Task>
Return the lines of the listing below exactly as they appear, beginning at the one with "commerciële ruimtes, vooral" and stopping after the one with "Noticias relacionadas"; do not include pictures.

Source data>
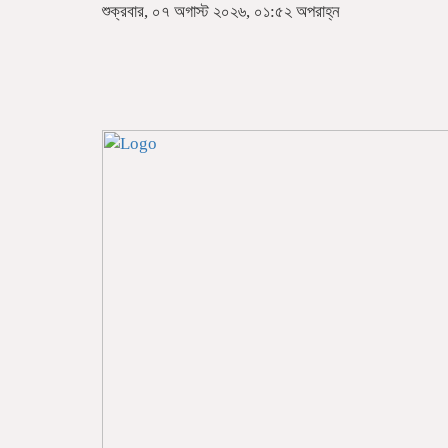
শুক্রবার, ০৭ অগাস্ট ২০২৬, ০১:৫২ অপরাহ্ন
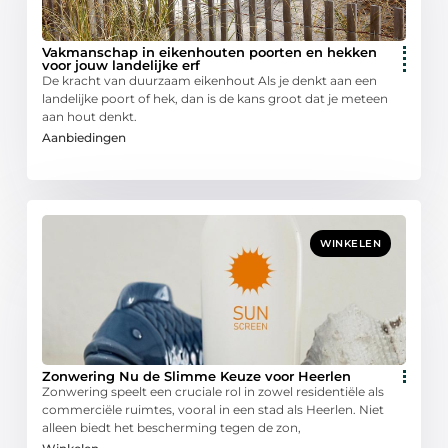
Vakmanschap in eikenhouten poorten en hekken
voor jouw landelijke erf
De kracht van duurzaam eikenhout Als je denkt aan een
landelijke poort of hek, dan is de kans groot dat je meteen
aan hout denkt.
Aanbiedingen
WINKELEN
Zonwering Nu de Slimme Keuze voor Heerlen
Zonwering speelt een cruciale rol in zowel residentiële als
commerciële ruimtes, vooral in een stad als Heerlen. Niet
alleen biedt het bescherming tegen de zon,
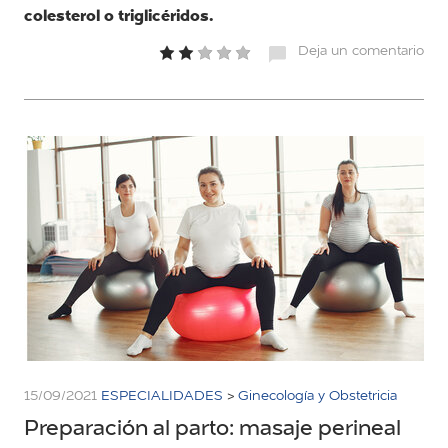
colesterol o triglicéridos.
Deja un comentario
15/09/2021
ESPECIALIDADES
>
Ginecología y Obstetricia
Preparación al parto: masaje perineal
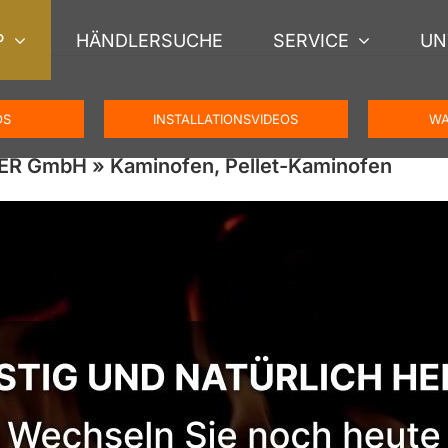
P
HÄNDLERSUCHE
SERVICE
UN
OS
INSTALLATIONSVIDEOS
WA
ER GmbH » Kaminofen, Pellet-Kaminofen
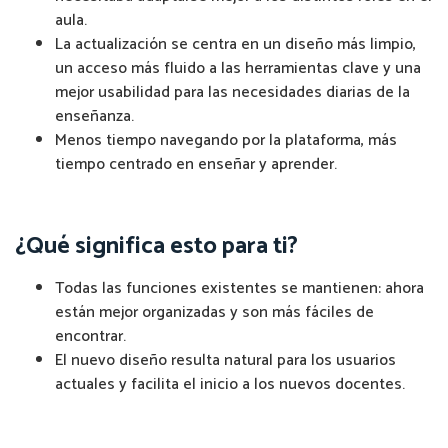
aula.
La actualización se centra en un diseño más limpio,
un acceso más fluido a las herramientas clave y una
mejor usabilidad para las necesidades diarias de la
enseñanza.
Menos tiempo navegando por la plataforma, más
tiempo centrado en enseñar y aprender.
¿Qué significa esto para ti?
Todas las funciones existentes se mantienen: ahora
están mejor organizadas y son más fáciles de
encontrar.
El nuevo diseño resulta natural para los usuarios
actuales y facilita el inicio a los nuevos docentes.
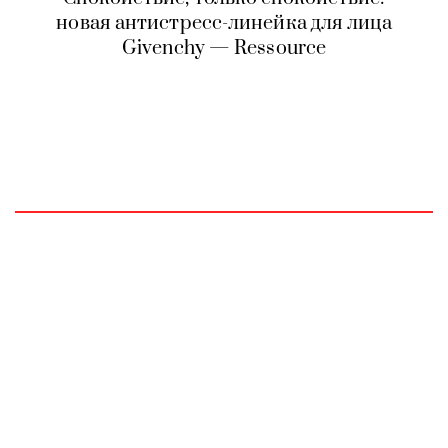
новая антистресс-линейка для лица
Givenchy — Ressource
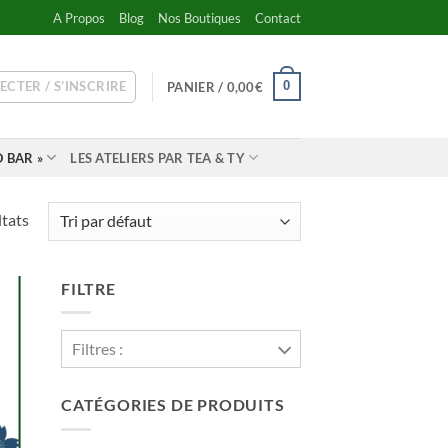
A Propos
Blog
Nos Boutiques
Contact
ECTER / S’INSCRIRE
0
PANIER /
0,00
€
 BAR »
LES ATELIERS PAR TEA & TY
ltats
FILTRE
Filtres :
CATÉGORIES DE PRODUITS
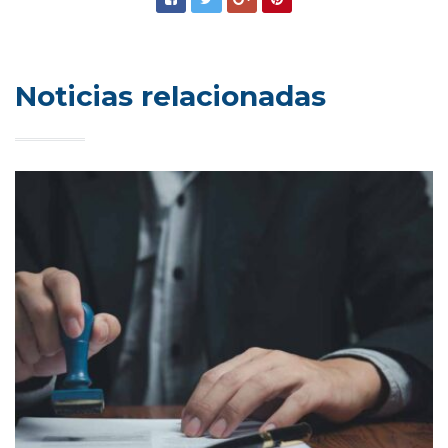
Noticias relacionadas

--

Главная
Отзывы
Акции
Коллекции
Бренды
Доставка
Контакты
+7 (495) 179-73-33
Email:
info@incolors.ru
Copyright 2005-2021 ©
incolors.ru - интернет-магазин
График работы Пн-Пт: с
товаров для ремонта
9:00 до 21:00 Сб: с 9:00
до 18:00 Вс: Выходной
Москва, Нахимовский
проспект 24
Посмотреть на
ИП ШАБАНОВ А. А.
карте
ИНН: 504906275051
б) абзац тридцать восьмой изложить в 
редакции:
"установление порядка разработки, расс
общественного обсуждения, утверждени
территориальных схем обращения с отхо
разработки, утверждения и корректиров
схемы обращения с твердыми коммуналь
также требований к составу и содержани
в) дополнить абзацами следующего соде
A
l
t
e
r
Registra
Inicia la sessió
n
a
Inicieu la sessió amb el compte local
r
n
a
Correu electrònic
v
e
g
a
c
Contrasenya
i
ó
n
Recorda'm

Your solution>
commerciële ruimtes, vooral in een stad als Heerlen. Niet
alleen biedt het bescherming tegen de zon,
colesterol o triglicéridos.
Deja un comentario
15/09/2021
ESPECIALIDADES
>
Ginecología y Obstetricia
Preparación al parto: masaje perineal
P
HÄNDLERSUCHE
SERVICE
UN
OS
INSTALLATIONSVIDEOS
WA
ER GmbH » Kaminofen, Pellet-Kaminofen
aula.
La actualización se centra en un diseño más limpio,
un acceso más fluido a las herramientas clave y una
mejor usabilidad para las necesidades diarias de la
enseñanza.
Menos tiempo navegando por la plataforma, más
tiempo centrado en enseñar y aprender.
¿Qué significa esto para ti?
Todas las funciones existentes se mantienen: ahora
están mejor organizadas y son más fáciles de
encontrar.
El nuevo diseño resulta natural para los usuarios
actuales y facilita el inicio a los nuevos docentes.
новая антистресс-линейка для лица
Givenchy — Ressource
A Propos
Blog
Nos Boutiques
Contact
ECTER / S’INSCRIRE
0
PANIER /
0,00
€
 BAR »
LES ATELIERS PAR TEA & TY
ltats
FILTRE
Filtres :
CATÉGORIES DE PRODUITS
Noticias relacionadas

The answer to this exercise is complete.